**Problem description**
Select the lines below containing the word "Para".

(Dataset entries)
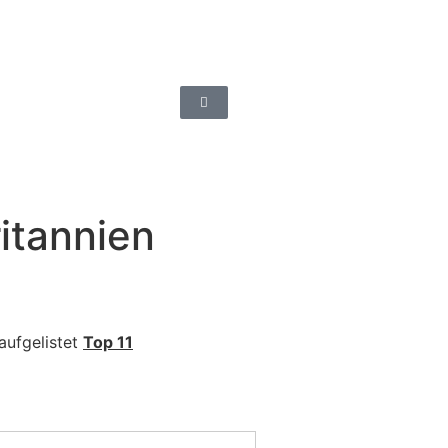
itannien
 aufgelistet
Top 11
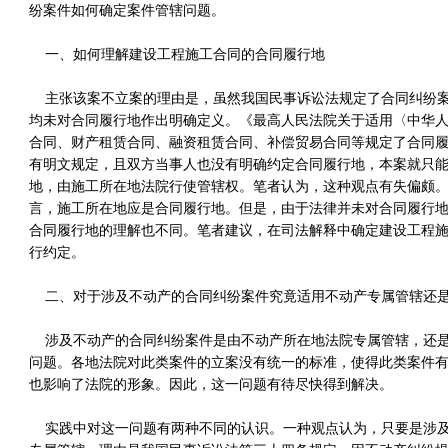
纷案件如何确定案件管辖问题。
一、如何理解建设工程施工合同的合同履行地
主张该案不立案的理由是，虽然我国民事诉讼法规定了合同纠纷案
均未对合同履行地作出明确定义。《最高人民法院关于适用〈中华
合同、财产租赁合同、融资租赁合同、补偿贸易合同等规定了合同
有明文规定，且双方当事人也没有明确约定合同履行地，本案就只
地，由施工所在地法院行使管辖权。笔者认为，这种观点有失偏颇
言，施工所在地应是合同履行地。但是，由于法律并未对合同履行
合同履行地的理解也不同。笔者建议，在司法解释中确定建设工程
行约定。
二、对于涉及不动产的合同纠纷案件究竟适用不动产专属管辖还是
涉及不动产的合同纠纷案件是由不动产所在地法院专属管辖，还是
问题。各地法院对此类案件的立案没有统一的标准，使得此类案件
也影响了法院的形象。因此，这一问题有待尽快得到解决。
实践中对这一问题有两种不同的认识。一种观点认为，只要是涉及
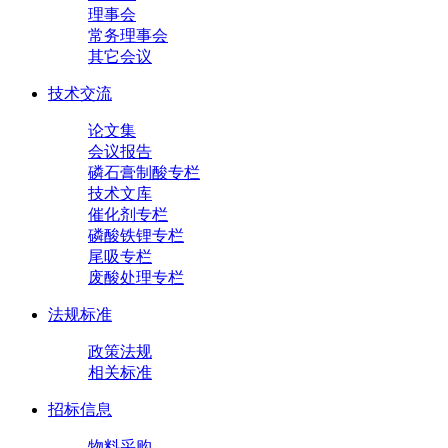
理事会
常务理事会
其它会议
技术交流
论文集
会议报告
磷石膏制酸专栏
技术文库
催化剂专栏
磷酸铁锂专栏
尾吸专栏
废酸处理专栏
法规标准
政策法规
相关标准
招标信息
物料采购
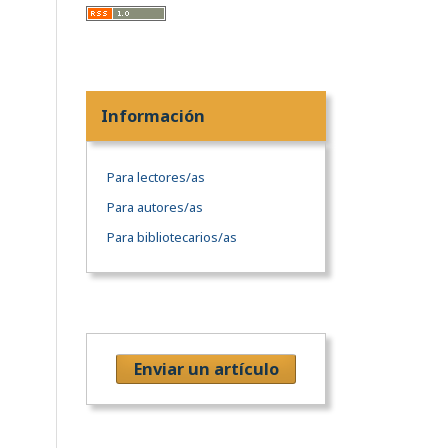
Información
Para lectores/as
Para autores/as
Para bibliotecarios/as
Enviar un artículo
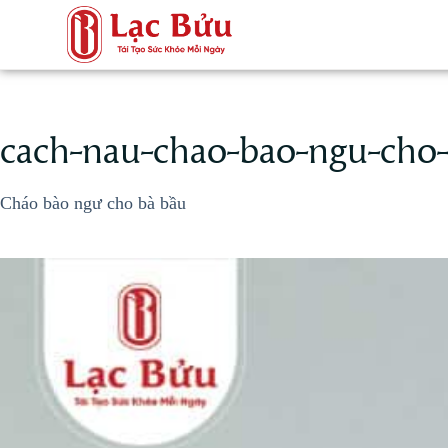
cach-nau-chao-bao-ngu-cho-
Cháo bào ngư cho bà bầu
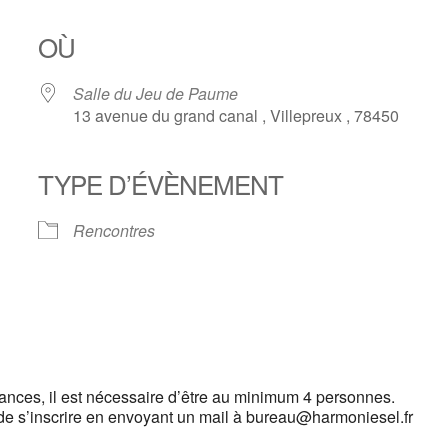
OÙ
Salle du Jeu de Paume
13 avenue du grand canal , Villepreux , 78450
TYPE D’ÉVÈNEMENT
oogle
iCalendar
Office 
Rencontres
ances, il est nécessaire d’être au minimum 4 personnes.
 de s’inscrire en envoyant un mail à bureau@harmoniesel.fr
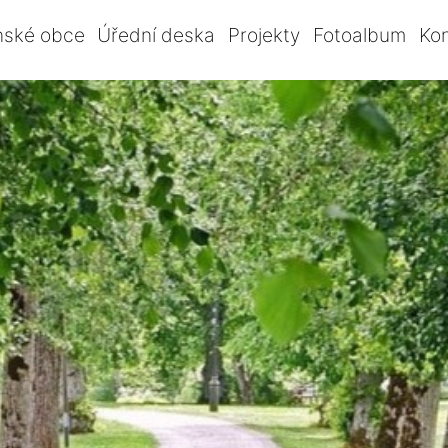
nské obce
Úřední deska
Projekty
Fotoalbum
Ko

**Answer to this exercise**
Para lectores/as
Para autores/as
Para bibliotecarios/as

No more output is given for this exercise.